Марина, убедившись, что рядом нет знакомых, взъерошила ему волосы, растрепав густую гриву.

– К сожалению, нет. Хотела бы я разозлиться, обвинить тебя в том, что ты воспринимаешь мою маму как медицинский случай. Но… Я все понимаю. Она медицинский случай. Она ведь только для меня – мама. А болезнь и правда редкая. Как знать, может быть, потом, после нее… твоя работа поможет кому-нибудь вылечиться. Медицина ведь стоит на костях.

Вершинин долго вглядывался в ее лицо. Потом вздохнул.

– У тебя поразительное самообладание. Рациональность настолько перевешивает эмоции, что тебя саму впору изучать. Ты напоминаешь мне одну преподавательницу у нас в мединституте. Она проработала всю жизнь патологоанатомом в…

Марина расхохоталась, не дав договорить. В мире и согласии они доели свои стейки и попросили счет. Расплачивались они всегда отдельно.

С тех пор они с Вершининым виделись в больнице чаще. Марина то и дело привозила маму Олю на дополнительные обследования и томографии, иногда оставляла с ночевкой. Во время зарубежных командировок, случавшихся теперь едва ли не каждые два месяца, сиделка Тамара оставалась с мамой на несколько дней. К тому времени мама Оля окончательно утратила связь с реальностью.

Марину грызло чувство вины. Оно накатывало все чаще и в самый неподходящий момент: когда по бульвару Монпарнас в двух от шагах от нее катила бойкая мадам в инвалидном кресле, беспрестанно тараторя с юной спутницей; когда клиент показал своему собеседнику фотографию семьи – с детьми, родителями и дедушкой, – и Марине пришлось переводить все его родственные связи с английского на русский. Когда Марина просто сидела в соседней комнате и уже никак не могла достучаться до мамы, сказать, как она ее любит и как ей больно жить с ускользающей тенью. Накатывала такая дрожь, что приходилось прятать руки, а внутри все колыхалось, словно от ветра.

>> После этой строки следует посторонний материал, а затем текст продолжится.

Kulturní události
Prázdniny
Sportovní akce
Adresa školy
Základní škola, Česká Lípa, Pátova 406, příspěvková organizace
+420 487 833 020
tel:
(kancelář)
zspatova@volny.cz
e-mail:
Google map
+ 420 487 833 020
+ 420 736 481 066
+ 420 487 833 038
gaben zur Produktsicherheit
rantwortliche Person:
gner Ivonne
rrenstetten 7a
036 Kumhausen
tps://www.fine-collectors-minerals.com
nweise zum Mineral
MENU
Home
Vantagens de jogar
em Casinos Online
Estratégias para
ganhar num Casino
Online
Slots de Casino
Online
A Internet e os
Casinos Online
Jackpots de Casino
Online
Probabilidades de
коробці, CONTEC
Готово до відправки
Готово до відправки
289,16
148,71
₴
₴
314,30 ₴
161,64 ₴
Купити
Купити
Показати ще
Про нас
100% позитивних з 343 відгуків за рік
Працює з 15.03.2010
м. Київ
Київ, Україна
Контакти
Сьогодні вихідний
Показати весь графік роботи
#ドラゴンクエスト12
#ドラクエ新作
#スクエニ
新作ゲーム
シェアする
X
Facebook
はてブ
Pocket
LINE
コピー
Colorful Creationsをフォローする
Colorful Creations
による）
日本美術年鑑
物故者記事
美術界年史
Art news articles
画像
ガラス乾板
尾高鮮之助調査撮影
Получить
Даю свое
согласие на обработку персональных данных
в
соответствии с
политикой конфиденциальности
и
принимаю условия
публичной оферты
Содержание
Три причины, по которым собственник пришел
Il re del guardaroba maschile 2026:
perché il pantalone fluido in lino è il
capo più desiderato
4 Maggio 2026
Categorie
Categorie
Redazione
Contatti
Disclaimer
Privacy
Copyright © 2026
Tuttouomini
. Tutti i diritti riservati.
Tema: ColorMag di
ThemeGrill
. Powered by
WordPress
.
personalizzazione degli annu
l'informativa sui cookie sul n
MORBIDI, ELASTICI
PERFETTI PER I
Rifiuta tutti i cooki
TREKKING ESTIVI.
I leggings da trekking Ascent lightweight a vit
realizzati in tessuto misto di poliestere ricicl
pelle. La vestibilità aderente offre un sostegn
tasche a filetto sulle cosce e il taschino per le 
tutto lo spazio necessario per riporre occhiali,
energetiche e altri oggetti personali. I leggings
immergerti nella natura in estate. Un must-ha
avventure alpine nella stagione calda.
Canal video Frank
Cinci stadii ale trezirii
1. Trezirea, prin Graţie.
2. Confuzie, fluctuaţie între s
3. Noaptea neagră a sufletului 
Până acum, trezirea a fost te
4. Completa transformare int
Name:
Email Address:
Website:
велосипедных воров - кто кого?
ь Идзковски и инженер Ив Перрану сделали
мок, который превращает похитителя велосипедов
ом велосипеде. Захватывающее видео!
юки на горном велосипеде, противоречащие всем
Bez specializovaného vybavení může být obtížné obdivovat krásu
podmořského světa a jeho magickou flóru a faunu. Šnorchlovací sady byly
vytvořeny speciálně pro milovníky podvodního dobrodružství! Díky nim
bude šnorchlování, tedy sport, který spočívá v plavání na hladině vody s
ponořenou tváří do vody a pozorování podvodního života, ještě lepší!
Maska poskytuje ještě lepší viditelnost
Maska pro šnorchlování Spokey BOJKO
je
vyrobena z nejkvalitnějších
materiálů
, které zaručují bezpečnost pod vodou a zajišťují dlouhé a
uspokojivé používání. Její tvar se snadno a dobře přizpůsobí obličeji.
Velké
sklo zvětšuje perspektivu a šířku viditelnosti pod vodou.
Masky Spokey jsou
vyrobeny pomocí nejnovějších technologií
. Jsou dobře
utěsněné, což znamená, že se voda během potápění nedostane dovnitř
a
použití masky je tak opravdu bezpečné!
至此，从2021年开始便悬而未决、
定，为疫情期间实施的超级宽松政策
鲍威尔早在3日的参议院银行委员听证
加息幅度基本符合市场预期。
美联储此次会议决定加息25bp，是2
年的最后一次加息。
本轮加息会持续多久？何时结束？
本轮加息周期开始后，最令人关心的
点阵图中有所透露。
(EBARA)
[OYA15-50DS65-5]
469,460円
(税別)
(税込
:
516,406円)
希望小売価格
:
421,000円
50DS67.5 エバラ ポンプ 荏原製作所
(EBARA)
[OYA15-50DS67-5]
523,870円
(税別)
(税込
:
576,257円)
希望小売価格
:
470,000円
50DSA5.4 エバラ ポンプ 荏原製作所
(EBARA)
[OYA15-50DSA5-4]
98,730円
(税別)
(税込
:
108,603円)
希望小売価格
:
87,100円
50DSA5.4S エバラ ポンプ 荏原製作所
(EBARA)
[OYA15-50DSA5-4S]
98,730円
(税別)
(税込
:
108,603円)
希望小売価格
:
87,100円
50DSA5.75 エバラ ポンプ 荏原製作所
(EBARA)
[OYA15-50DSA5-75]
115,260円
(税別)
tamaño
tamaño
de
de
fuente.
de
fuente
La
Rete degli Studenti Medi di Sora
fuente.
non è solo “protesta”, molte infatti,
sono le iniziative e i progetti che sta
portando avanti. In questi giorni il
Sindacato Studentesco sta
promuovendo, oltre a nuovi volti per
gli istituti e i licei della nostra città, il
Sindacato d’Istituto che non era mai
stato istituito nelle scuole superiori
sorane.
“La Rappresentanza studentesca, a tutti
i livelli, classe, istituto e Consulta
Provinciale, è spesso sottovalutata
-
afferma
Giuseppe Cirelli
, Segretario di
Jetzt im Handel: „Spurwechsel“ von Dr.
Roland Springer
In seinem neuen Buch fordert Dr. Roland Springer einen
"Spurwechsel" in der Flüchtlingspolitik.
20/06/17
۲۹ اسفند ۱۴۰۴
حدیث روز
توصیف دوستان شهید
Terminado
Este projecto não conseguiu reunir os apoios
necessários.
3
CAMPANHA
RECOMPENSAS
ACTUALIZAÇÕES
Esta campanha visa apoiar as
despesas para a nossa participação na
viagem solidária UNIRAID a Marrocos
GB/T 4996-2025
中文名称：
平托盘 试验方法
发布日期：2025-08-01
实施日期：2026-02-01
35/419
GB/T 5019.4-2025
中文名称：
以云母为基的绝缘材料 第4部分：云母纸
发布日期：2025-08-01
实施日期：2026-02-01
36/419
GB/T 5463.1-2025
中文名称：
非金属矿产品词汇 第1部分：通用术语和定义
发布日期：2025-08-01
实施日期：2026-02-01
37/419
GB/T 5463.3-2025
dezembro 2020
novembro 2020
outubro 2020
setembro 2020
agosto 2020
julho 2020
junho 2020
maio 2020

Она давно собрала по квартире вещи, некогда связанные маминым волшебным крючком, и уложила их в старый коричневый чемодан, пылившийся на антресолях. Но легче не стало. Бывали часы, когда она задумывалась особенно тяжко и отматывала ленту времени вспять. Когда, когда все началось? Когда участковый два раза отрывисто позвонил в дверь, так что звонок захлебнулся трелью, а сердце сошло с оси еще прежде, чем прозвучала новость о папиной аварии? Когда у мамы из рук впервые выскользнул и брызнул осколками стакан? Когда она забыла слово и щелкнула пальцами, стараясь вернуть его из небытия? Что могла сделать и не сделала тогда Марина? Недоглядела… Не была так внимательна, как должна была. Васька совершенно вскружил голову, и она не успела, не заметила, не придала значения. Позволила любви ослепить ее, сбить, отвлечь. Она виновата. И пусть Вершинин говорит, что ничего нельзя было сделать с самого начала, что эта болезнь возникает сама и не лечится никоим образом… Все равно. Она бы что-нибудь придумала. Ведь есть же травы, нетрадиционная медицина, в конце-то концов!